Rev. Heidi Carrington Heath joined Seacoast Outright as executive director last fall. The 30-year-old service and advocacy nonprofit also organizes Portsmouth Pride. The Foundation supports Seacoast outright and is a sponsor of Portsmouth Pride. Rev. Heath spoke with the Foundation’s Lois Shea.


LS: Why is Seacoast Outright the next important chapter in your life’s work?

I have been involved in the movement for LGBTQ+ equality for more than 20 years. This is really the work of my heart: To help create a New Hampshire where all of our LGBTQ+ youth can not just survive, but can thrive.

LS: What are some of the things you are working on?

Seacoast Outright has been functioning increasingly as a resource hub for the entire state. We are in conversation with people who are interested in opening Outright chapters. We are working to transform mental health care and access for LGBTQ+ youth, so that every kid who needs it has access to a provider who is competent in the needs of our population. We are training businesses, hospitals and community organizations. We think of our work in a series of circles, and the kids are at the heartbeat of it all.

LS: After years of progress, the past couple years have brought many challenges. Tell us about practicing the “discipline of hope.”

The moment we are in is hard and it is also particularly urgent. We have had legislation filed that is profoundly damaging in particular to transgender youth. But this moment is not the whole story, and we are not in this moment alone. There is a whole community of people working incredibly hard for good. Joan Baez said ‘action is the antidote to despair.’ When we feel our hope is waning, one way to live into that moment is to act. Write to your legislators, volunteer, donate money to the causes you care about. We need each other in this work. As activist Mariame Kaba has said, ‘hope is a discipline.’ It is a thing you have to practice. The moment is hard, but the arc is long. There is so much reason to hope.

LS: What effect have you seen on young people of the proposed anti-LGBTQ+ legislation and challenges to books around the country?

Violent and dehumanizing rhetoric has a very real cost. It isn’t always about ‘does the bill pass or does the bill not pass.’ Listening to your personhood being debated comes at a cost, and sometimes that cost is a young person’s life.

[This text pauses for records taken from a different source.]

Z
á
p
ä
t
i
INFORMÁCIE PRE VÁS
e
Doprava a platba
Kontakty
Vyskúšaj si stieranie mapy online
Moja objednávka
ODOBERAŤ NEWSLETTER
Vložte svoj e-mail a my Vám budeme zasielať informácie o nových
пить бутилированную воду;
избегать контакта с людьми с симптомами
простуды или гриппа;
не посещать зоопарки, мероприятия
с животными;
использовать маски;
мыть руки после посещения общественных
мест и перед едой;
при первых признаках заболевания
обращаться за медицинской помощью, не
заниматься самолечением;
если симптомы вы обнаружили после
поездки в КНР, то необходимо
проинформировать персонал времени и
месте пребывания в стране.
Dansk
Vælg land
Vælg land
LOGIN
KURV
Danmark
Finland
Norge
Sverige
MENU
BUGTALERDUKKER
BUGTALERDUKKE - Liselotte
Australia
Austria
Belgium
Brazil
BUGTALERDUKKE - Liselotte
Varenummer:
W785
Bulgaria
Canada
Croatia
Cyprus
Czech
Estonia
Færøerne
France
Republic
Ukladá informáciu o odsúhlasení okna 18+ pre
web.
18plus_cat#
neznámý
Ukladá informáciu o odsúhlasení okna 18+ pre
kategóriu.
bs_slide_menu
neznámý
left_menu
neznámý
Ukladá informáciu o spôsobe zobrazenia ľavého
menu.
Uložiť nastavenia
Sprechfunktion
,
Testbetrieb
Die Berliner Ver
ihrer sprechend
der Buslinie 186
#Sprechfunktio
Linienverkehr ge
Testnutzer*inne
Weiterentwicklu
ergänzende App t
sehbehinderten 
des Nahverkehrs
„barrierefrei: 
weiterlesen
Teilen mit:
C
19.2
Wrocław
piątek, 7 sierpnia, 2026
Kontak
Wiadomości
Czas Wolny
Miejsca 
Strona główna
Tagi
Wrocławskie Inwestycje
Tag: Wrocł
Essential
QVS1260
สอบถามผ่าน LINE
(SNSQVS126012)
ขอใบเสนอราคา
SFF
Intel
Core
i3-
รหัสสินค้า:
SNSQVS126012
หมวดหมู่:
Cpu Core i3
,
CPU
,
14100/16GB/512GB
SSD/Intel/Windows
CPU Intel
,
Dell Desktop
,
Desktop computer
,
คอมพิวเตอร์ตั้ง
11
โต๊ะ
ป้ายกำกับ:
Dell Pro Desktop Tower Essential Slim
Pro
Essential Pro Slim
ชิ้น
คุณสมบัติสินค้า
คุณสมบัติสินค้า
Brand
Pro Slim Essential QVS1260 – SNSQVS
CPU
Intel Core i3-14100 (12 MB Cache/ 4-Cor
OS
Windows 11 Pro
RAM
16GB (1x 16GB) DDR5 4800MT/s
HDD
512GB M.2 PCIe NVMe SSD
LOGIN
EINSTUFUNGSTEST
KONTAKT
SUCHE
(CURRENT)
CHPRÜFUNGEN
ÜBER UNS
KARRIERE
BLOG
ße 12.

We have lost young people to suicide, and the climate this has created is a contributing factor.

LS: What are some ways that people, businesses and organizations can show support for LGBTQ+ young people?

Speak up and speak out. Our kids need to see you and hear you and know you’re on their team. If you are an ally, be loud about it. Now is not the time to be timid. And using the correct pronouns is suicide prevention. It is such an easy and important way to show you see and understand.

LS: What message do you want every LGBTQ+ young person to hear and internalize?

You are so profoundly loved exactly as you are. There is not a thing wrong with you, and there are so many people ready to embrace and care for and support you. And we will not stop working for a world were you can live and thrive and be exactly who you are.